The latest legislative push from the U.S. President Donald Trump is set to intensify efforts to bolster domestic semiconductor production, offering increased financial incentives for chipmakers to establish and grow advanced manufacturing operations in the United States.
Under a bill recently approved by the Senate, tax credits for semiconductor manufacturers would rise to 35%, up from the current 25%. This newly proposed incentive package outpaces earlier drafts and is designed to further lower the financial barriers associated with building and expanding chip fabrication plants on U.S. soil.
The initiative targets companies like Intel, Taiwan Semiconductor Manufacturing Company (TSMC), and Micron Technology—provided they ramp up production domestically in advance of a 2026 cut-off.
These expanded incentives come as an extension to the CHIPS and Science Act of 2022, which offered $39 billion in federal grants and $75 billion in government-backed loans to support semiconductor projects within the U.S.
The latest enhancements, however, still face a legislative hurdle: the House of Representatives must pass Trump’s broader domestic bill, which narrowly cleared the chamber in its first version. The president is pressing lawmakers to finalize the legislation by July 4.
Washington’s push to reclaim control over the world’s most critical supply chains has intensified since Trump’s first term, placing a new emphasis on self-reliance in the semiconductor sector. The effort comes amid growing concerns over geopolitical risks in Asia and ongoing competition with China, whose own chip ambitions have prompted robust U.S. policy intervention.
While Trump’s new proposal is an amplification of the Biden administration’s CHIPS Act, his wider approach departs sharply—having previously called for the CHIPS Act’s outright repeal in favor of relying on tariffs to spur domestic industry growth.
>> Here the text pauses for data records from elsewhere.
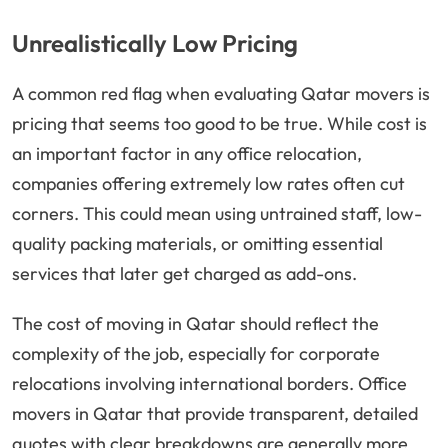
Unrealistically Low Pricing
A common red flag when evaluating Qatar movers is
pricing that seems too good to be true. While cost is
an important factor in any office relocation,
companies offering extremely low rates often cut
corners. This could mean using untrained staff, low-
quality packing materials, or omitting essential
services that later get charged as add-ons.
The cost of moving in Qatar should reflect the
complexity of the job, especially for corporate
relocations involving international borders. Office
movers in Qatar that provide transparent, detailed
quotes with clear breakdowns are generally more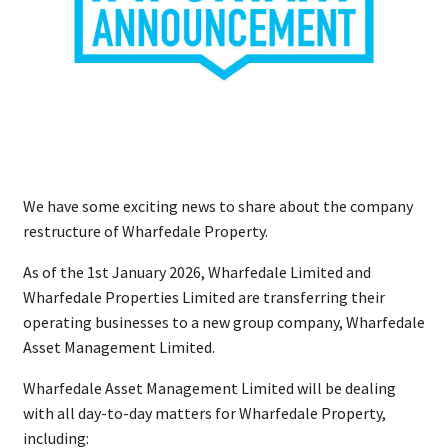
We have some exciting news to share about the company
restructure of Wharfedale Property.
As of the 1st January 2026, Wharfedale Limited and
Wharfedale Properties Limited are transferring their
operating businesses to a new group company, Wharfedale
Asset Management Limited.
Wharfedale Asset Management Limited will be dealing
with all day-to-day matters for Wharfedale Property,
including: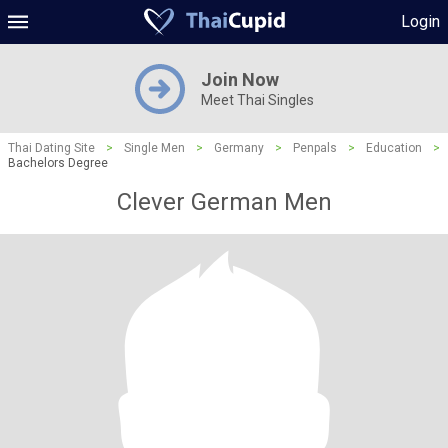
Login
Join Now
Meet Thai Singles
Thai Dating Site
>
Single Men
>
Germany
>
Penpals
>
Education
>
Bachelors Degree
Clever German Men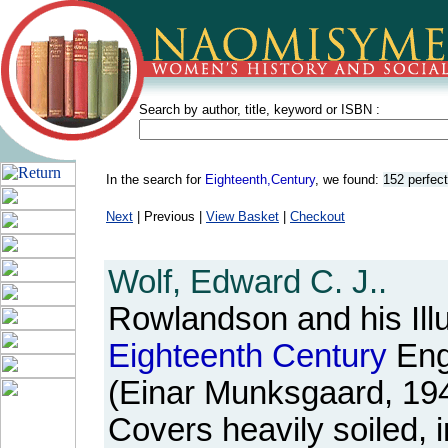
Search by author, title, keyword or ISBN :
In the search for
Eighteenth,Century
, we found:
152 perfec
Next
| Previous |
View Basket
|
Checkout
Wolf, Edward C. J..
Rowlandson and his Illu
Eighteenth
Century
Engl
(Einar Munksgaard, 19
Covers heavily soiled,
Despite internal party debate and no movement yet on dismantling the CHIPS Act, U.S. Commerce Secretary Howard Lutnick indicated the administration is actively reconsidering elements of the current grants program.
Meanwhile, Trump’s team is investigating the flow of semiconductor technology imports, a move that could presage a new wave of tariffs targeting foreign chipmakers. Such uncertainty is already fueling a sense of urgency among global semiconductor players to expand their U.S. operations, as evidenced by recent investment escalations from TSMC, Nvidia, Micron, and GlobalFoundries.